Wawancara

Membuka Ruang Dialog Perbedaan pada Mahasiswa Perguruan Tinggi Umum

Ketua Umum PMMBN Derida Achmad Bilhaq

Ketua Umum PMMBN Derida Achmad Bilhaq

Penguatan moderasi beragama dan bela negara pada mahasiswa perguruan tinggi umum menjadi salah satu program penting Direktorat Pendidikan Agama Islam. Sasaran program ini adalah mahasiswa pada perguruan tinggi umum (PTU), sebuah entitas yang sama sekali berbeda dengan mahasiswa Islam pada kampus Perguruan Tinggi Kegamaan Islam Negeri (PTKIN) atau Swasta.

Di kampus PTU, warna perbedaan itu terlihat mencolok. Dengan status keagamaan yang disandangnya, PTKI mengemban arah pembinaan yang sejalan. Sebaliknya, mahasiswa pada PTU memiliki corak perbedaan yang beragam menurut latarnya, baik agama, sosial, maupun ekonomi. Dengan perbedaan itu, tidak mudah membuat program yang bisa diterima dengan masif, termasuk di dalamnya moderasi beragama dan bela negara.

Pergerakan Mahasiswa Moderasi Beragama dan Bela Negara (PMMBN) menjadi pihak yang turut berperan dalam diseminasi dan sosialisasi moderasi beragama dan bela negara di kalangan mahasiswa pada PTU. Bersama Kementerian Agama, mereka mengadakan sosialisasi moderasi beragama dan bela negara di kalangan mahasiswa PTU.

Salah satu yang menarik untuk diamati adalah kenyataan bahwa PMMBN diisi oleh berbagai mahasiswa dengan latar belakang yang berbeda. Mereka berasal dari PMII, IMM, HMI, GMKI dan organisasi kemahasiswaan lainnya. Dengan tugas berat yang dipikulnya, PMMBN memiliki peran yang menarik. Oleh karenanya, mendengar ceritanya adalah sesuatu yang menggugah.

Di sela kesibukan Rapat Koordinasi Pergerakan Mahasiswa Moderasi Beragama dan Bela Negara pada 21-22 Desember 2023, Derida Achmad Bilhaq, Sang Ketua Umum, masih menyempatkan diri untuk berbincang tentang PMMBN dan berbagai hal seputarnya.

Pria ramah dan hangat diajak diskusi ini menjelaskan seputar PMMBN dan berbagai hal di sekitarnya. Dialog dipandu dan ditulis oleh Saiful Maarif, Asesor SDM Aparatur Kemenag/Kasubtim Bina Akademik pada Subdit PAI Pada PTU, Direktorat PAI, Ditjen Pendidikan Islam.

Apa sesungguhnya PMMBBN itu?

PMMBN adalah Pergerakan Mahasiswa Moderasi Beragama dan Bela Negara.
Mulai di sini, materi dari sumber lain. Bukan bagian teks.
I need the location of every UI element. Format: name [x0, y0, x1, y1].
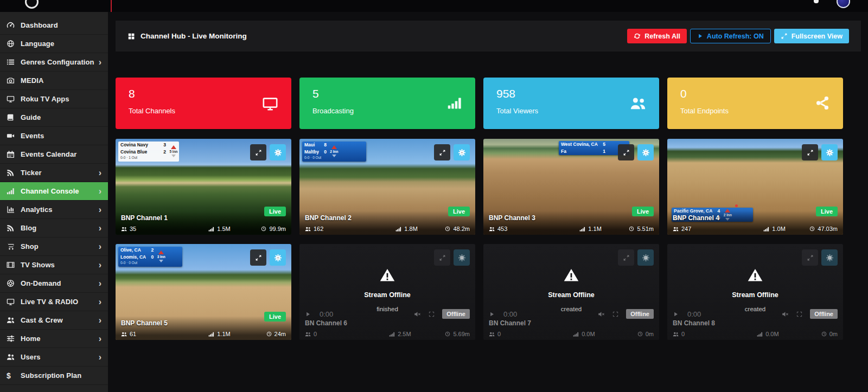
play-icon[interactable]	[305, 311, 311, 317]
sidebar-item-genres-configuration[interactable]: Genres Configuration›	[0, 53, 108, 72]
sidebar-item-subscription-plan[interactable]: $Subscription Plan	[0, 367, 108, 385]
expand-channel-button[interactable]	[250, 144, 266, 160]
viewers-icon	[673, 331, 679, 337]
sidebar-item-label: Ticker	[21, 169, 42, 177]
sidebar-item-ticker[interactable]: Ticker›	[0, 164, 108, 182]
channel-settings-button[interactable]	[821, 249, 838, 266]
player-time: 0:00	[320, 310, 333, 318]
scoreboard-score: 1	[600, 149, 605, 155]
sidebar-item-roku-tv-apps[interactable]: Roku TV Apps	[0, 90, 108, 108]
expand-channel-button[interactable]	[434, 144, 450, 160]
film-icon	[7, 261, 21, 269]
sidebar-item-analytics[interactable]: Analytics›	[0, 201, 108, 219]
fullscreen-icon[interactable]	[796, 311, 802, 317]
scoreboard-score: 2	[148, 247, 154, 253]
page-title: Channel Hub - Live Monitoring	[141, 32, 247, 40]
sidebar-item-media[interactable]: MEDIA	[0, 72, 108, 90]
expand-channel-button[interactable]	[618, 144, 634, 160]
offline-title: Stream Offline	[667, 291, 843, 299]
bitrate-icon	[208, 331, 214, 337]
inning-down-icon	[159, 260, 163, 262]
channel-settings-button[interactable]	[637, 144, 654, 160]
chevron-right-icon: ›	[99, 242, 101, 251]
sidebar-item-cast-crew[interactable]: Cast & Crew›	[0, 311, 108, 330]
expand-channel-button[interactable]	[434, 249, 450, 266]
play-icon[interactable]	[673, 311, 679, 317]
chevron-right-icon: ›	[99, 335, 101, 343]
sidebar-item-live-tv-radio[interactable]: Live TV & RADIO›	[0, 293, 108, 311]
sidebar-item-label: Channel Console	[21, 187, 79, 195]
channel-settings-button[interactable]	[454, 144, 470, 160]
fullscreen-icon[interactable]	[612, 311, 618, 317]
auto-refresh-toggle[interactable]: Auto Refresh: ON	[690, 29, 771, 43]
sidebar-item-users[interactable]: Users›	[0, 348, 108, 367]
sidebar-item-events[interactable]: Events	[0, 127, 108, 145]
channel-name: BNP Channel 2	[305, 214, 470, 222]
channel-settings-button[interactable]	[270, 249, 286, 266]
sidebar-item-tv-shows[interactable]: TV Shows›	[0, 256, 108, 274]
channel-card: Maui8 Maltby0 0-0 · 0 Out 2 Inn Live BNP…	[299, 139, 475, 235]
muted-icon[interactable]	[598, 311, 605, 318]
viewer-count: 247	[681, 226, 691, 232]
viewers-icon	[121, 331, 127, 337]
notification-icon[interactable]	[814, 0, 819, 3]
sidebar-item-partial[interactable]	[0, 385, 108, 392]
channel-card: Stream Offline created 0:00 Offline BN C…	[483, 244, 659, 340]
bitrate-value: 1.8M	[404, 226, 417, 232]
scoreboard-team: West Covina, CA	[561, 142, 598, 147]
sidebar-item-label: Shop	[21, 242, 39, 250]
bitrate-value: 2.5M	[398, 331, 411, 337]
fullscreen-icon[interactable]	[429, 311, 435, 317]
scoreboard-count: 0-0 · 0 Out	[118, 261, 156, 266]
expand-channel-button[interactable]	[618, 249, 634, 266]
sidebar-item-events-calendar[interactable]: Events Calendar	[0, 145, 108, 164]
bitrate-value: 1.5M	[217, 226, 230, 232]
sidebar-item-home[interactable]: Home›	[0, 330, 108, 348]
sidebar-item-channel-console[interactable]: Channel Console›	[0, 182, 108, 201]
dollar-icon: $	[7, 371, 21, 380]
inning-down-icon	[332, 155, 336, 157]
channel-settings-button[interactable]	[821, 144, 838, 160]
sliders-icon	[7, 335, 21, 343]
channel-settings-button[interactable]	[454, 249, 470, 266]
expand-channel-button[interactable]	[802, 249, 818, 266]
play-icon[interactable]	[489, 311, 495, 317]
expand-channel-button[interactable]	[802, 144, 818, 160]
scoreboard-inning: 3 Inn	[157, 255, 165, 259]
chevron-right-icon: ›	[99, 316, 101, 325]
sidebar-item-dashboard[interactable]: Dashboard	[0, 16, 108, 35]
refresh-all-button[interactable]: Refresh All	[627, 29, 687, 43]
bitrate-value: 0.0M	[582, 331, 595, 337]
page: { "colors": { "red": "#f0202e", "blue": …	[0, 0, 868, 392]
scoreboard-score: 2	[161, 149, 166, 155]
clock-icon	[629, 226, 634, 232]
sidebar-item-on-demand[interactable]: On-Demand›	[0, 274, 108, 293]
stat-label: Total Channels	[129, 107, 278, 115]
expand-channel-button[interactable]	[250, 249, 266, 266]
channel-grid: Covina Navy3 Covina Blue2 0-0 · 1 Out 5 …	[116, 139, 843, 340]
fullscreen-view-button[interactable]: Fullscreen View	[774, 29, 849, 43]
muted-icon[interactable]	[414, 311, 421, 318]
scoreboard-team: Maltby	[304, 149, 319, 155]
channel-settings-button[interactable]	[637, 249, 654, 266]
cart-icon	[7, 242, 21, 250]
viewer-count: 61	[130, 331, 136, 337]
offline-badge: Offline	[442, 309, 470, 319]
channel-settings-button[interactable]	[270, 144, 286, 160]
bitrate-icon	[579, 226, 585, 232]
sidebar-item-shop[interactable]: Shop›	[0, 237, 108, 256]
clock-icon	[266, 331, 272, 337]
chevron-right-icon: ›	[99, 205, 101, 214]
scoreboard-team: Loomis, CA	[120, 254, 146, 260]
stat-value: 5	[312, 87, 462, 100]
sidebar-item-blog[interactable]: Blog›	[0, 219, 108, 237]
sidebar-item-label: Subscription Plan	[21, 371, 81, 380]
monitor-icon	[262, 95, 278, 112]
muted-icon[interactable]	[782, 311, 789, 318]
sidebar-item-guide[interactable]: Guide	[0, 108, 108, 127]
inning-down-icon	[171, 155, 176, 157]
user-avatar[interactable]	[837, 0, 850, 8]
viewer-count: 0	[314, 331, 317, 337]
play-icon	[697, 33, 703, 39]
sidebar-item-language[interactable]: Language	[0, 35, 108, 53]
Dari singkatannya, PMMBBN ini adalah wadah untuk pendesiminasian dan penyebaran paham Moderasi Beragama dan Bela Negara pada Perguruan Tinggi Umum. Di kita, banyak sekali kita mengenal ornanisasi mahasiswa dengan basis pergerakan dan kubu masing-masing. Kita melihat kubu-kubuan itu sebagai ancaman dan peluang. PMMBN ini menjadi wadah bertemunya segala perbedaan itu. Kita ingin agar aktivis mahasiswa dari berbagai organisasi mahasiwa itu bisa berkumpul dan berkomunikasi. Jika sebelumnya mereka memiliki hambatan dan satir dalam berinteraksi, dengan adanya PMMBBN ini maka satir tersebut bukan menjadi penghalang. Kita memiliki ruang untuk berdialog, untuk mengekpresikan segala perbedaan itu, dan ruang itu bernama PMMBBN ini.

Kita memakai diksi rahmatan lil alamin, jika ini dipakai untuk atau kepada pihak non Islam, maka sentuhannya jadi susah mengena. Itulah kenapa kita memakai diksi moderasi beragama, karena moderasi beragama bisa dipergunakan semua agama dan semua agama ada di organisasi kita.
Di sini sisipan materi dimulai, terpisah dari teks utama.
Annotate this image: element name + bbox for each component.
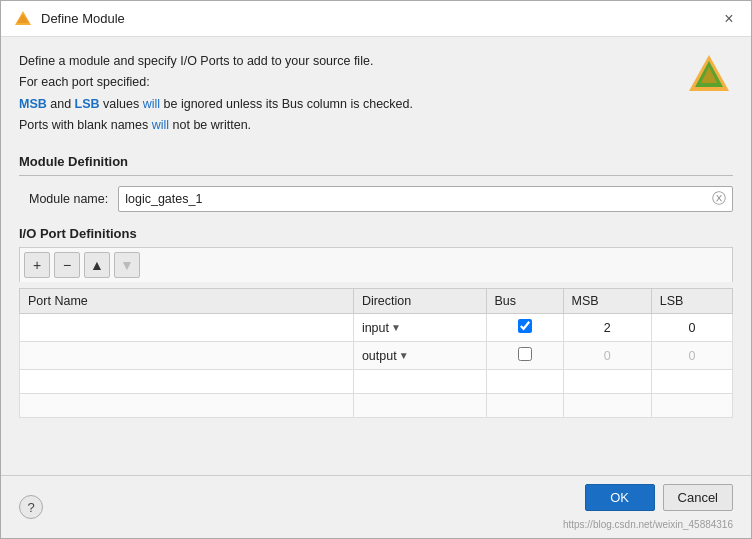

Apa relevansi moderasi beragama dan bela begara?

Jika kita amati, moderasi beragama dan bela negara ini semacam ekstraksi dari nilai nilai Pancasila dalam bentuk bahasa yang sederhana. Ini membuatnya mudah dicerna oleh kawan-kawan. Empat nilai Moderasi Beragama dan Lima Nilai Bela Negara ini kan ekstraksi dari nilai-nilai dasar Pancasila. Sementara itu, kita kadang bingung, Sila Ketuhanan yang Maha Esa dan Kemanusiaan yang Adil dan Beradab itu seperti apa manifestasinya di lapangan. Ini sekadar contoh ya. Moderasi beragama dan bela negara meramunya dalam bentuk toleransi, komitmen kebangsaan, anti kekerasan, dan wawasan lainnya.

Apakah dengan penguatan moderasi beragama, sama halnya kita mengakui ada masalah dengan nalar moderat pada mahasiswa di perguruan tinggi umum?
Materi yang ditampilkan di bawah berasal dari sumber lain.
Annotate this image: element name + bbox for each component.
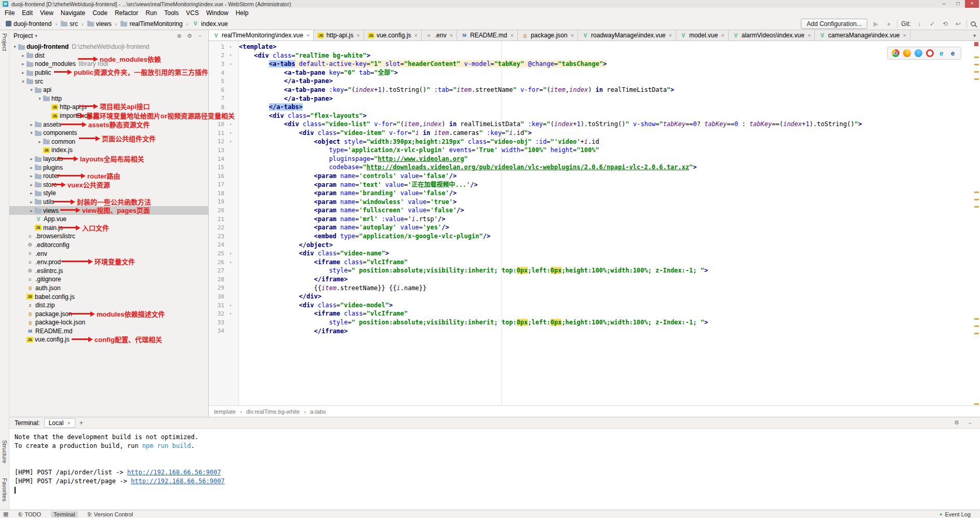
breadcrumb-item[interactable]: src <box>59 20 79 28</box>
tree-item[interactable]: ▸views <box>9 206 208 215</box>
favorites-stripe-button[interactable]: Favorites <box>2 475 8 505</box>
git-update-icon[interactable]: ↓ <box>915 20 924 28</box>
tab-list-dropdown-icon[interactable]: ▾ <box>969 30 980 40</box>
code-line[interactable]: {{item.streetName}} {{i.name}} <box>239 284 973 293</box>
chevron-right-icon[interactable]: ▸ <box>28 165 35 170</box>
menu-file[interactable]: File <box>1 8 18 18</box>
close-icon[interactable]: × <box>571 32 574 38</box>
fold-marker-icon[interactable]: ▾ <box>224 139 237 144</box>
code-line[interactable]: <embed type="application/x-google-vlc-pl… <box>239 232 973 241</box>
terminal-output[interactable]: Note that the development build is not o… <box>9 429 980 495</box>
code-area[interactable]: <template> <div class="realTime bg-white… <box>239 41 973 405</box>
editor-tab[interactable]: VroadwayManage\index.vue× <box>578 30 676 40</box>
code-line[interactable]: <div class="realTime bg-white"> <box>239 51 973 60</box>
fold-marker-icon[interactable]: ▾ <box>224 311 237 316</box>
chevron-right-icon[interactable]: ▸ <box>36 139 43 144</box>
code-line[interactable]: <a-tab-pane :key="(index+1).toString()" … <box>239 86 973 94</box>
tree-item[interactable]: ▾components <box>9 129 208 138</box>
tree-item[interactable]: ≡.env <box>9 249 208 258</box>
event-log-label[interactable]: Event Log <box>945 511 971 517</box>
new-terminal-button[interactable]: + <box>79 419 84 427</box>
code-line[interactable]: </a-tab-pane> <box>239 94 973 103</box>
git-commit-icon[interactable]: ✓ <box>928 20 937 28</box>
code-line[interactable]: <param name='windowless' value='true'> <box>239 198 973 207</box>
chevron-right-icon[interactable]: ▸ <box>28 173 35 179</box>
maximize-button[interactable]: □ <box>951 0 965 8</box>
code-line[interactable]: <div class="flex-layouts"> <box>239 112 973 120</box>
chevron-right-icon[interactable]: ▸ <box>28 182 35 187</box>
code-line[interactable]: <template> <box>239 43 973 51</box>
edge-browser-icon[interactable]: e <box>949 49 957 57</box>
minimize-button[interactable]: – <box>937 0 951 8</box>
code-line[interactable]: style=" position:absolute;visibility:inh… <box>239 318 973 327</box>
tree-item[interactable]: ▾src <box>9 77 208 86</box>
menu-code[interactable]: Code <box>89 8 111 18</box>
terminal-settings-icon[interactable]: ⚙ <box>952 419 961 426</box>
tree-item[interactable]: ⚙.editorconfig <box>9 241 208 250</box>
breadcrumb-item[interactable]: duoji-frontend <box>4 20 53 28</box>
fold-marker-icon[interactable]: ▾ <box>224 251 237 256</box>
safari-browser-icon[interactable] <box>915 49 922 57</box>
chevron-right-icon[interactable]: ▸ <box>28 199 35 205</box>
tool-window-switcher-icon[interactable]: ▦ <box>3 511 8 517</box>
code-line[interactable]: <a-tabs default-active-key="1" slot="hea… <box>239 60 973 69</box>
close-icon[interactable]: × <box>356 32 359 38</box>
code-line[interactable]: </div> <box>239 292 973 301</box>
run-icon[interactable]: ▶ <box>871 20 880 28</box>
chevron-down-icon[interactable]: ▾ <box>36 96 43 101</box>
tree-item[interactable]: ▸store <box>9 181 208 189</box>
tree-item[interactable]: VApp.vue <box>9 215 208 224</box>
fold-marker-icon[interactable]: ▾ <box>224 62 237 66</box>
editor-tab[interactable]: ValarmVideos\index.vue× <box>729 30 815 40</box>
code-line[interactable]: type='application/x-vlc-plugin' events='… <box>239 146 973 155</box>
chevron-down-icon[interactable]: ▾ <box>28 130 35 135</box>
hide-panel-icon[interactable]: − <box>196 33 204 39</box>
editor-breadcrumb-item[interactable]: div.realTime.bg-white <box>246 408 300 415</box>
tree-item[interactable]: ▾http <box>9 94 208 103</box>
code-line[interactable]: <div class="video-name"> <box>239 249 973 258</box>
status-terminal[interactable]: Terminal <box>51 511 78 517</box>
tree-item[interactable]: JSmain.js <box>9 223 208 232</box>
chevron-down-icon[interactable]: ▾ <box>28 87 35 92</box>
fold-marker-icon[interactable]: ▾ <box>224 45 237 49</box>
code-line[interactable]: <param name='mrl' :value='i.rtsp'/> <box>239 215 973 224</box>
code-line[interactable]: <param name='branding' value='false'/> <box>239 189 973 198</box>
editor-tab[interactable]: VrealTimeMonitoring\index.vue× <box>209 30 314 40</box>
fold-marker-icon[interactable]: ▾ <box>224 260 237 265</box>
code-line[interactable]: <iframe class="vlcIframe" <box>239 309 973 318</box>
tree-item[interactable]: ▸common <box>9 138 208 146</box>
chevron-down-icon[interactable]: ▾ <box>11 44 18 49</box>
tree-item[interactable]: JSvue.config.js <box>9 335 208 344</box>
menu-run[interactable]: Run <box>142 8 160 18</box>
close-icon[interactable]: × <box>903 32 906 38</box>
code-line[interactable]: <div class="video-item" v-for="i in item… <box>239 129 973 138</box>
close-icon[interactable]: × <box>306 32 310 38</box>
close-icon[interactable]: × <box>721 32 724 38</box>
tree-item[interactable]: ≡.browserslistrc <box>9 232 208 241</box>
editor-tab[interactable]: Vmodel.vue× <box>676 30 729 40</box>
code-line[interactable]: <div class="video-list" v-for="(item,ind… <box>239 120 973 129</box>
code-line[interactable]: </a-tabs> <box>239 103 973 112</box>
code-line[interactable]: <div class="video-model"> <box>239 301 973 310</box>
chrome-browser-icon[interactable] <box>892 49 900 57</box>
chevron-right-icon[interactable]: ▸ <box>28 156 35 161</box>
code-line[interactable]: <param name='controls' value='false'/> <box>239 172 973 181</box>
code-line[interactable]: <iframe class="vlcIframe" <box>239 258 973 267</box>
code-line[interactable]: <param name='text' value='正在加载视频中...'/> <box>239 181 973 189</box>
close-icon[interactable]: × <box>450 32 453 38</box>
fold-marker-icon[interactable]: ▾ <box>224 114 237 118</box>
tree-item[interactable]: ▾api <box>9 86 208 94</box>
tree-item[interactable]: JSimportExcel.js <box>9 112 208 120</box>
editor-tab[interactable]: ≡.env× <box>422 30 457 40</box>
code-line[interactable]: <param name='autoplay' value='yes'/> <box>239 223 973 232</box>
ie-browser-icon[interactable]: e <box>937 49 945 57</box>
menu-view[interactable]: View <box>36 8 57 18</box>
tree-item[interactable]: ▾duoji-frontendD:\zheheWeb\duoji-fronten… <box>9 43 208 51</box>
terminal-tab-local[interactable]: Local × <box>44 418 75 428</box>
tree-item[interactable]: ▸router <box>9 172 208 181</box>
project-stripe-button[interactable]: Project <box>2 30 8 54</box>
chevron-down-icon[interactable]: ▾ <box>20 79 26 84</box>
code-line[interactable]: codebase="http://downloads.videolan.org/… <box>239 163 973 172</box>
code-line[interactable]: style=" position:absolute;visibility:inh… <box>239 266 973 275</box>
firefox-browser-icon[interactable] <box>903 49 911 57</box>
Nalar moderat masih sering disalahpahami. Kita sering menemui moderasi beragama ini pararel dengan liberalisasi agama. Seolah-olah kita dilarang untuk fanatik dengan agama kita. Ini kan pemahaman yang salah.

Sebenarnya kita melihat pemahaman yang sebaliknya, bahwa dengan moderasi beragama itu kita dimungkinkan untuk membangun fanatisme dalam beragama. Itulah kenapa kita membangun wacana dan gerakan bersama dalam ranah sosial keagamaan, bukan dalam bentuk akidah. Itulah mengapa kita amplifikasi sedemikian rupa gerakan ini karena kita meyakini terdapat titik temu di dalamnya.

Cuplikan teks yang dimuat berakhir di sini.